I highly recommend that hatch-seeking anglers carry a small pocket nymph seine (very easy to make). This will allow you to quickly check the status of the nymph population on sections that you wish to fish. For example, if your samples turn up good numbers of Hendrickson nymphs, but few or none are mature (mature nymphs have dark wingcases, although this is a little hard to see with some of the darker-colored Hendrickson nymphs), you are too early for significant hatching. If mature Hendrickson nymphs are in the majority in the samples, it's a good bet that you'll see hatching over the next few days. If you turn up only a few mature nymphs and no immature nymphs, then the peak of the hatch has probably passed in that stretch, and you should search farther upstream or hope that the spinners are still available in the evening. Of course, no nymphs in multiple samples usually means no hatch (although it is worth mentioning that some streams are harder to sample than others, and some are richer than others).

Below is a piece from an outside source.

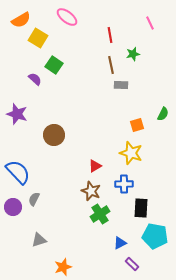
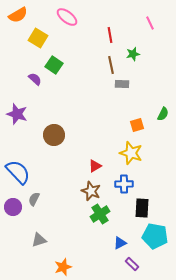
orange semicircle: moved 3 px left, 5 px up
gray rectangle: moved 1 px right, 1 px up
black rectangle: moved 1 px right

Keep in mind that many Eastern streams have overlapping hatches of blue quills, quill Gordons, Baetis, and caddisflies like grannoms, little black sedges and others around Hendrickson time. If your search for Hendricksons doesn't pan out, perhaps one of the others will be the hatch to match.

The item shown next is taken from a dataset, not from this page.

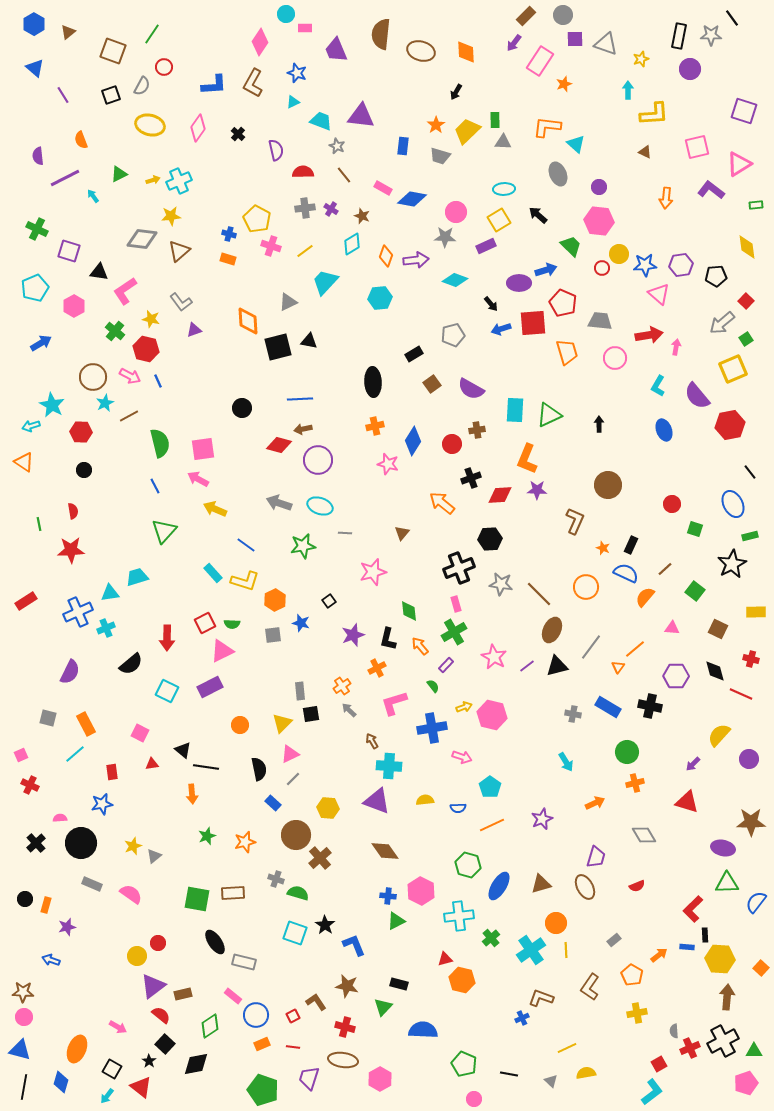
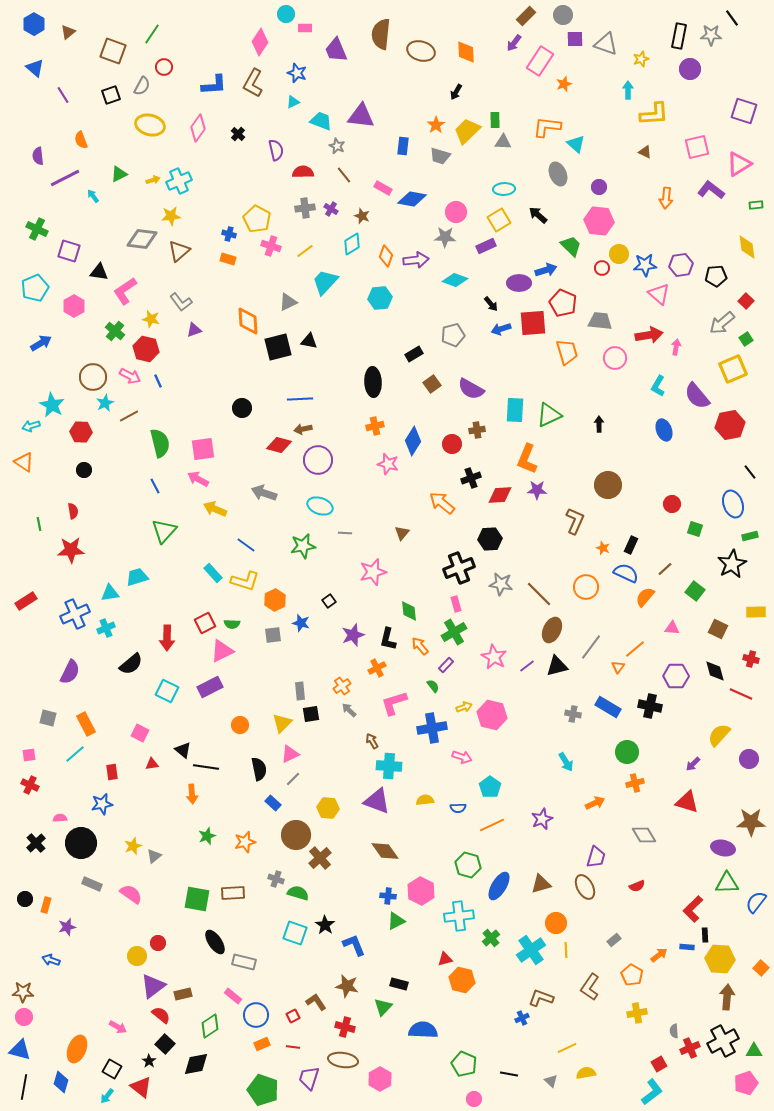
gray arrow at (279, 503): moved 15 px left, 10 px up
blue ellipse at (733, 504): rotated 8 degrees clockwise
blue cross at (78, 612): moved 3 px left, 2 px down
pink square at (21, 755): moved 8 px right; rotated 16 degrees clockwise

|TheMidge||May 15th, 2007, 8:20 am|
|It's interesting to me that so many "New England" Hatch charts call out specific time frames and dates for the area of New England. I think what they really mean to say is "New York and Conn." My yearly week long trip to Grand Lake Stream, and I know for sure that the Hendrickson's may not even begin to hatch until next weekend. I'm good with that, though:) Should be a great week, before the crowds show up|
|GONZO||May 15th, 2007, 8:48 am|
Site Editor"Bear Swamp," PA
|Yeah, hatch charts are a general reference at best and meaningless at worst. Latitude, altitude, water temperature differences, and weather trends all have a tremendous influence on hatch timing. And early season hatches are always subject to more timing variation than hatches that occur closer to mid-season. There is no substitute for local knowledge and intimacy with a particular stream.|
|Greenghost||May 16th, 2007, 8:31 pm|
|quote/There is no substitute for local knowledge and intimacy with a particular stream/unquote|
|GONZO||May 17th, 2007, 11:50 am|
Site Editor"Bear Swamp," PA
I can already tell from your posts that you have a very intimate and cherished connection to your homewaters. Louis recently mentioned to me that he was surprised at how these waters can attach themselves to one's heart. Personally, I wouldn't trade my relationships with my homewaters for all the famous and glamorous fly-fishing destinations in the world! (I'm sure you feel the same way.)
|Greenghost||May 26th, 2007, 3:36 pm|
I sure wouldn't pass up the chance to see and fish the famous rivers that I've only read about,but you're right,there's no place like home.Then again,some of my homewaters actually ARE world class Atlantic Salmon rivers.